Experts agree on the dangers to unrestrained babies and toddlers. So why won't the FAA protect them?
Some parents were indignant when a father was tossed off an Alaska Airlines flight in Seattle after his unruly 3-year-old refused to be buckled in and sit upright for takeoff. But the incident highlighted an even bigger safety issue about bringing very young kids on planes, which is, Why are children under the age of 2 even allowed to sit on an adult’s lap with no seatbelt?
Regarding this question, there are no debates on the evidence: the laws of physics have been accepted by experts in the field, and they conclude that unrestrained children face additional risks during turbulence and emergency situations. But untold numbers of parents and caregivers have no idea of the risks — and no matter how much you love your kid and think the safest place for that little one is in your arms, unless your name is Clark Kent, you can’t argue with g-forces. Period.
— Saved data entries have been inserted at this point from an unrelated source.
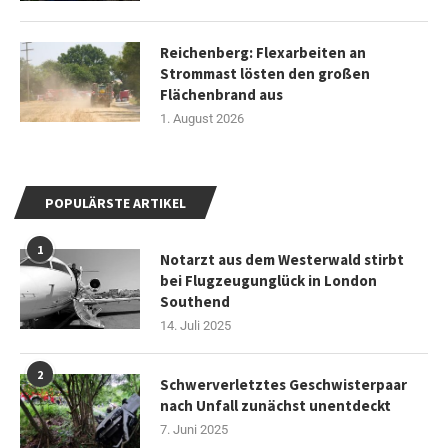
Reichenberg: Flexarbeiten an
Strommast lösten den großen
Flächenbrand aus
1. August 2026
POPULÄRSTE ARTIKEL
1
Notarzt aus dem Westerwald stirbt
bei Flugzeugunglück in London
Southend
14. Juli 2025
2
Schwerverletztes Geschwisterpaar
nach Unfall zunächst unentdeckt
7. Juni 2025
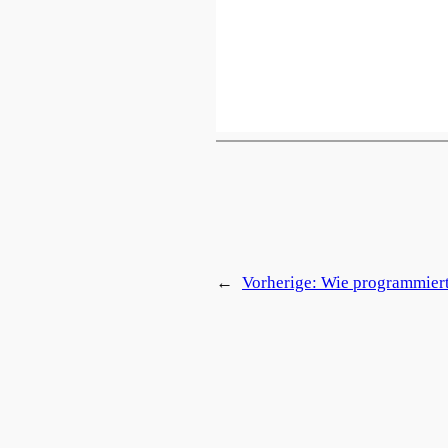
←
Vorherige:
Wie programmier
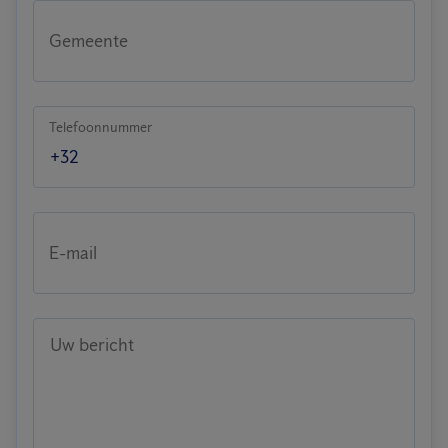
Gemeente
Telefoonnummer
E-mail
Uw bericht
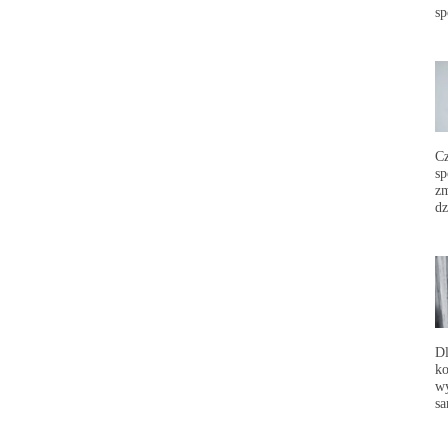
sp
C
sp
zm
dz
Dl
ko
wy
sa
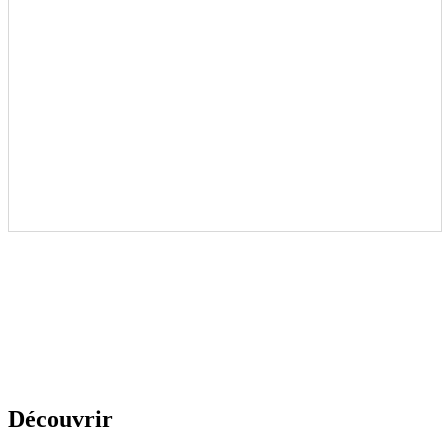
Découvrir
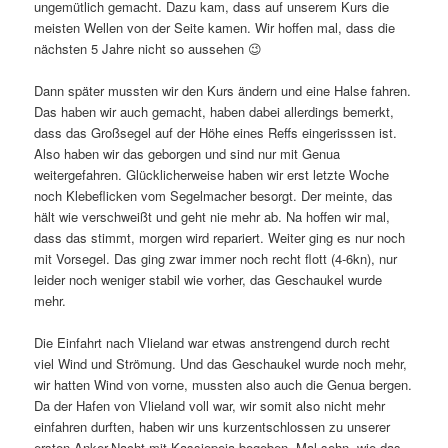
ungemütlich gemacht. Dazu kam, dass auf unserem Kurs die
meisten Wellen von der Seite kamen. Wir hoffen mal, dass die
nächsten 5 Jahre nicht so aussehen 😉
Dann später mussten wir den Kurs ändern und eine Halse fahren.
Das haben wir auch gemacht, haben dabei allerdings bemerkt,
dass das Großsegel auf der Höhe eines Reffs eingerisssen ist.
Also haben wir das geborgen und sind nur mit Genua
weitergefahren. Glücklicherweise haben wir erst letzte Woche
noch Klebeflicken vom Segelmacher besorgt. Der meinte, das
hält wie verschweißt und geht nie mehr ab. Na hoffen wir mal,
dass das stimmt, morgen wird repariert. Weiter ging es nur noch
mit Vorsegel. Das ging zwar immer noch recht flott (4-6kn), nur
leider noch weniger stabil wie vorher, das Geschaukel wurde
mehr.
Die Einfahrt nach Vlieland war etwas anstrengend durch recht
viel Wind und Strömung. Und das Geschaukel wurde noch mehr,
wir hatten Wind von vorne, mussten also auch die Genua bergen.
Da der Hafen von Vlieland voll war, wir somit also nicht mehr
einfahren durften, haben wir uns kurzentschlossen zu unserer
ersten Anker-Nacht mit Kassiopeia begeben. Mal sehn, wie das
In 2010, I served as the consumer advocate on the U.S. Department of Transportation’s Future of Aviation Advisory Committee and presided over a subcommittee meeting and solicited opinions from the industry’s leading experts on this topic. All agreed on the dangers of unrestrained babies and toddlers, and some of us concluded that the best solution would be barring U.S. airlines from allowing “lap kids.”
Such a move would close an antiquated loophole that has existed since 1953, when the Federal Aviation Administration’s predecessor organization mandated that all passengers onboard commercial flights must be restrained — except those under 2. Of course, 59 years ago, there were no child seats in cars (and no seat-belt or helmet laws either), so conventional wisdom dictated strapping a single seat belt around both the adult and child. This practice has proven to be just as dangerous as simply holding an infant, since the smaller passenger can slip out or be crushed by the weight of the larger passenger.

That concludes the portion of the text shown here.